The problem is this:

 (1) The various kallsyms functions poke around in the module list without any
     locking so that they can be called from the oops handler.

 (2) Although insmod and rmmod use locks to exclude each other, these have no
     effect on the kallsyms function.

 (3) Although rmmod modifies the module state with the machine "stopped", it
     hasn't removed the metadata from the module metadata list, meaning that
     as soon as the machine is "restarted", the metadata can be observed by
     kallsyms.

     It's not possible to say that an item in that list should be ignored if
     it's state is marked as inactive - you can't get at the state information
     because you can't trust the metadata in which it is embedded.

     Furthermore, list linkage information is embedded in the metadata too, so
     you can't trust that either...

 (4) kallsyms may be walking the module list without a lock whilst either
     insmod or rmmod are busy changing it. insmod probably isn't a problem
     since nothing is going a way, but rmmod is as it's deleting an entry.

 (5) Therefore nothing that uses these functions can in any way trust any
     pointers to "static" data (such as module symbol names or module names)
     that are returned.

 (6) On ppc64 the problems are exacerbated since the hypervisor may reschedule
     bits of the kernel, making operations that appear adjacent occur a long
     time apart.

This patch fixes the race by only linking/unlinking modules into/from the
master module list with the machine in the "stopped" state.

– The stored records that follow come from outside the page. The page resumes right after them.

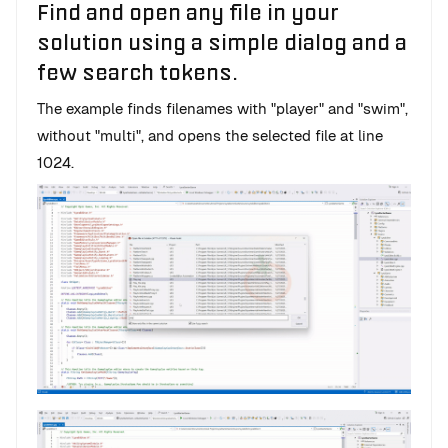
Find and open any file in your
solution using a simple dialog and a
few search tokens.
The example finds filenames with "player" and "swim",
without "multi", and opens the selected file at line
1024.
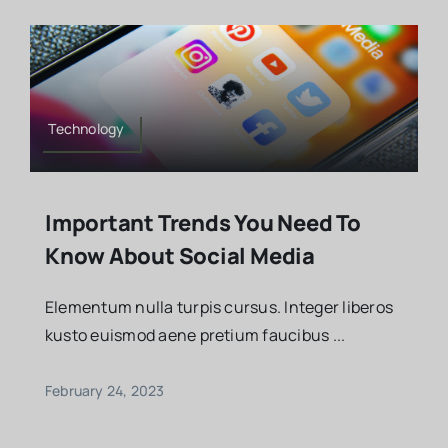
Technology
Important Trends You Need To
Know About Social Media
Elementum nulla turpis cursus. Integer liberos
kusto euismod aene pretium faucibus ...
February 24, 2023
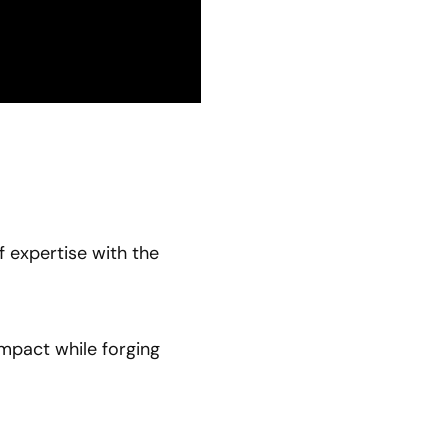
f expertise with the
impact while forging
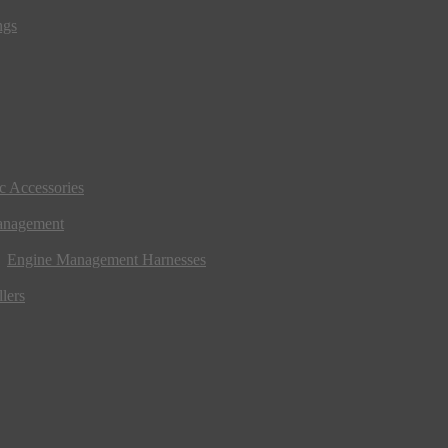
ngs
ic Accessories
anagement
Engine Management Harnesses
lers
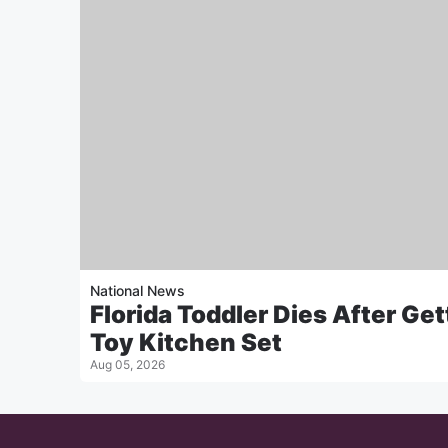
National News
Florida Toddler Dies After Get
Toy Kitchen Set
Aug 05, 2026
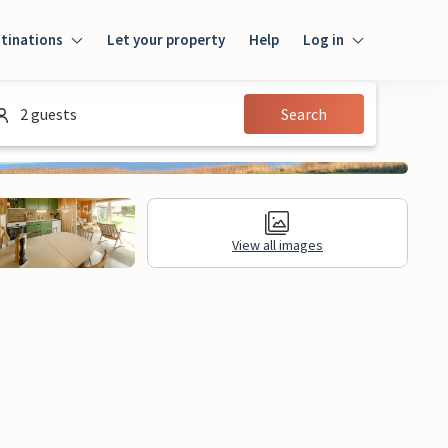
tinations
Let your property
Help
Log in
Log in
2 guests
Search
Guest
Homeowner
View all images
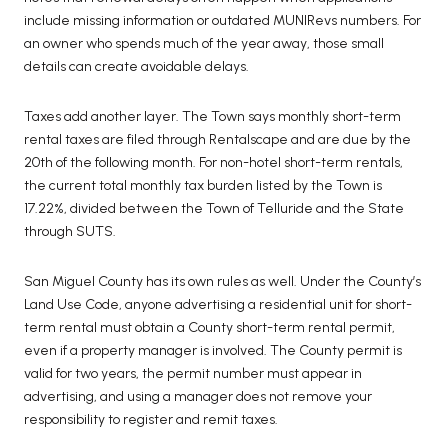
include missing information or outdated MUNIRevs numbers. For
an owner who spends much of the year away, those small
details can create avoidable delays.
Taxes add another layer. The Town says monthly short-term
rental taxes are filed through Rentalscape and are due by the
20th of the following month. For non-hotel short-term rentals,
the current total monthly tax burden listed by the Town is
17.22%, divided between the Town of Telluride and the State
through SUTS.
San Miguel County has its own rules as well. Under the County’s
Land Use Code, anyone advertising a residential unit for short-
term rental must obtain a County short-term rental permit,
even if a property manager is involved. The County permit is
valid for two years, the permit number must appear in
advertising, and using a manager does not remove your
responsibility to register and remit taxes.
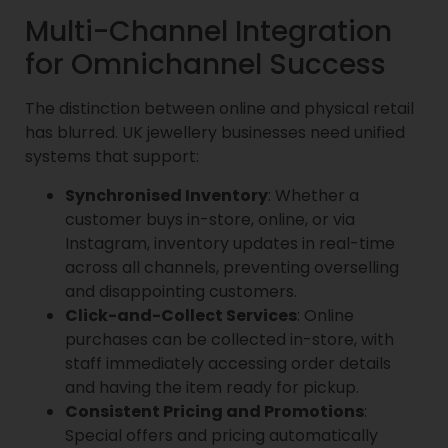
Multi-Channel Integration
for Omnichannel Success
The distinction between online and physical retail
has blurred. UK jewellery businesses need unified
systems that support:
Synchronised Inventory
: Whether a
customer buys in-store, online, or via
Instagram, inventory updates in real-time
across all channels, preventing overselling
and disappointing customers.
Click-and-Collect Services
: Online
purchases can be collected in-store, with
staff immediately accessing order details
and having the item ready for pickup.
Consistent Pricing and Promotions
:
Special offers and pricing automatically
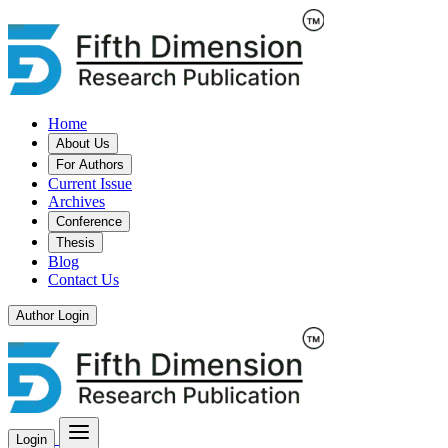
Home
About Us
For Authors
Current Issue
Archives
Conference
Thesis
Blog
Contact Us
Author Login
Login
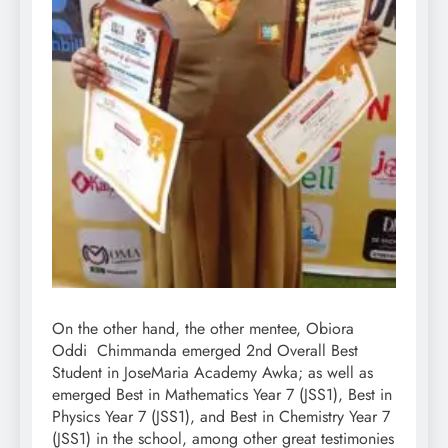
On the other hand, the other mentee, Obiora
Oddi Chimmanda emerged 2nd Overall Best
Student in JoseMaria Academy Awka; as well as
emerged Best in Mathematics Year 7 (JSS1), Best in
Physics Year 7 (JSS1), and Best in Chemistry Year 7
(JSS1) in the school, among other great testimonies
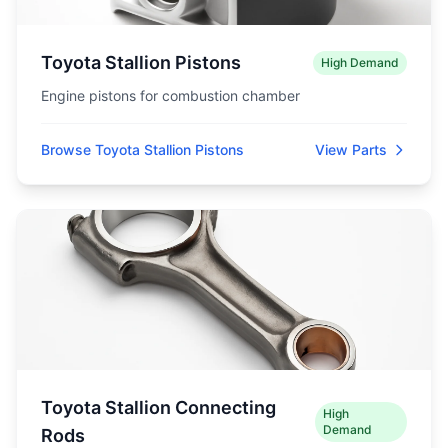
Toyota Stallion Pistons
High Demand
Engine pistons for combustion chamber
Browse Toyota Stallion Pistons
View Parts
Toyota Stallion Connecting
High
Demand
Rods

This means that
any "static" information can be trusted as far as the next kernel reschedule
on any given CPU without the need to hold any locks.

However, I'm not sure how this is affected by preemption. I suspect more work
may need to be done in that case, but I'm not entirely sure.

This also means that rmmod has to bump the machine into the stopped state
twice... but since that shouldn't be a common operation, I don't think that's
a problem.

Signed-Off-By: David Howells <dhowells@redhat.com>
---
warthog>diffstat kallsyms-race-2611rc1.diff
 kallsyms.c |   16 ++++++++++++++--
 module.c   |   35 ++++++++++++++++++++++++++++-------
 2 files changed, 42 insertions(+), 9 deletions(-)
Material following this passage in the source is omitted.